Vice & vertu - Episode 1
Episode 1
Un métier pas comme les autres
La journée commence tard chez moi. En général à une heure où tout le monde sort du travail. Je me réveille en vérifiant toujours qu'il n'y a personne à côté de moi. C'est étrange comme réflexe mais pour moi c'est essentiel. Après avoir pris ma pilule, je prends une douche. C'est le moment que je préfère. A ce moment là, je suis détendue. Même si je suis dans un deux pièces dans le 10ème arrondissement de Paris, le bruit de l'eau me fait voyager tellement loin, que j'ai l'impression d'être près de la mer. La sensation de propreté me permet de me sentir bien.

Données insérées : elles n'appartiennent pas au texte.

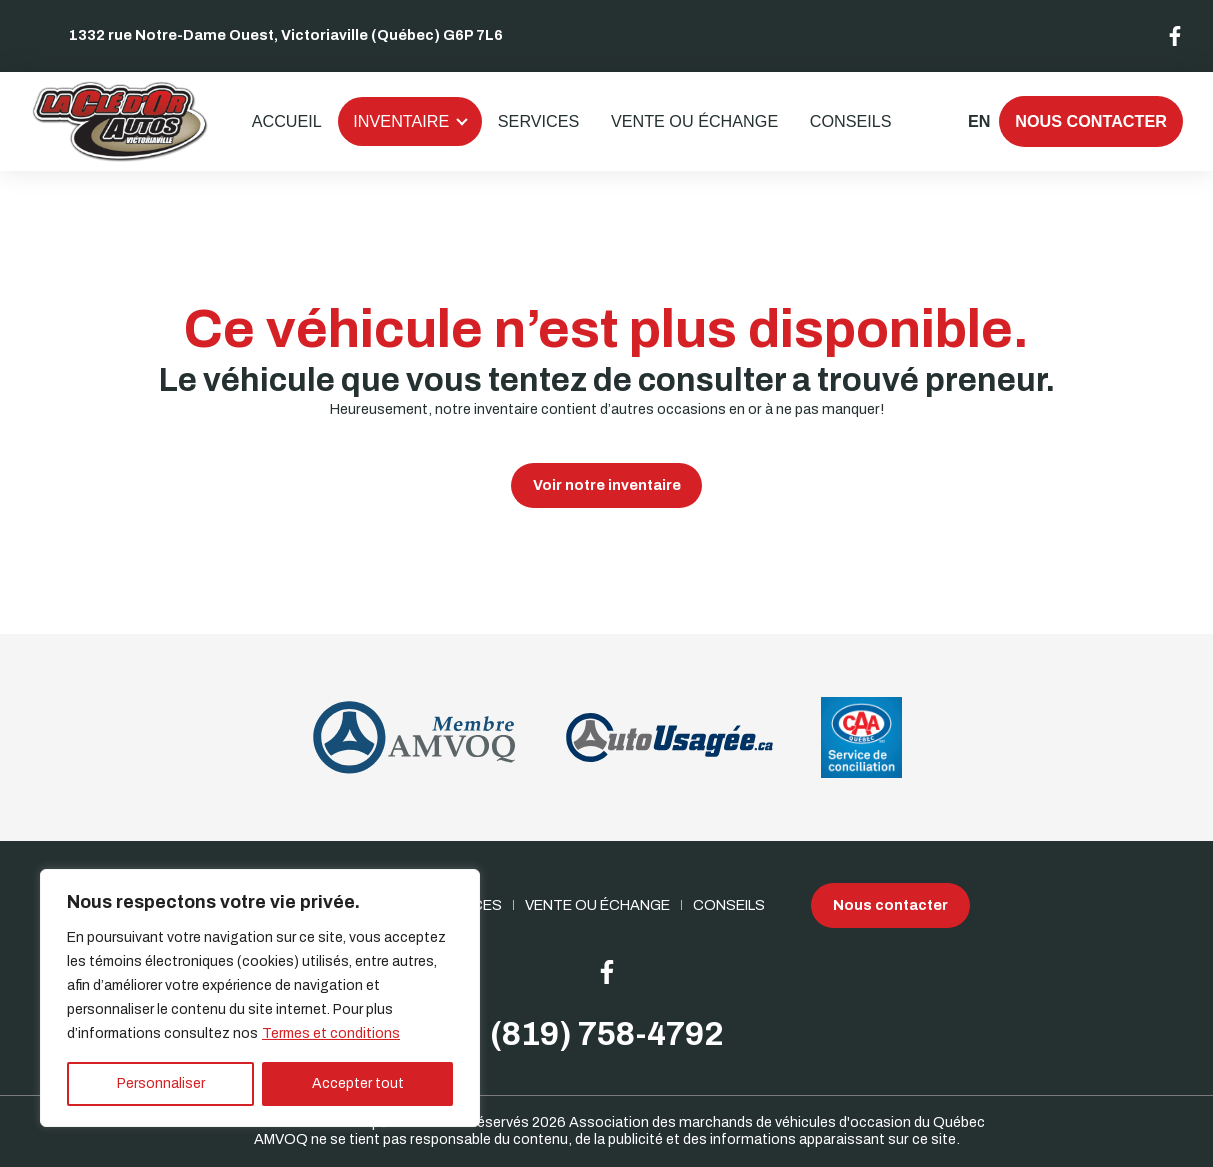 The height and width of the screenshot is (1167, 1213). Describe the element at coordinates (401, 121) in the screenshot. I see `Inventaire` at that location.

Après avoir pris le temps de m'habiller et de me coiffer, je prends un long moment pour me maquiller. Pour moi, c'est le plus important pour travailler. Il faut que mon visage soit impeccable. Il doit ressembler au visage d'une poupée. Le maquillage, c'est pour être belle mais c'est surtout pour cacher qui je suis. J'ai beaucoup trop honte de l'affronter. Quand je travaille, on ne s'occupe pas de mon visage, il est comme un accessoire dont on prend soin. Comme des chaussures. Une fois maquillée, je suis parée. Je fais aussi attention à bien ranger mes affaires. J'ai mon nécessaire de beauté, un déodorant en spray en cas d'urgence, pour sentir bon mais également en cas d'agression et un portefeuille, avec mes papiers au cas où. C'est très important d'avoir ce qu'il faut pour ne pas avoir trop de souci avec les forces de l'ordre. Maintenant que tout est prêt, je peux y aller.
***
"Le maquillage, c'est pour être belle mais c'est surtout pour cacher qui je suis. J'ai beaucoup trop honte de l'affronter."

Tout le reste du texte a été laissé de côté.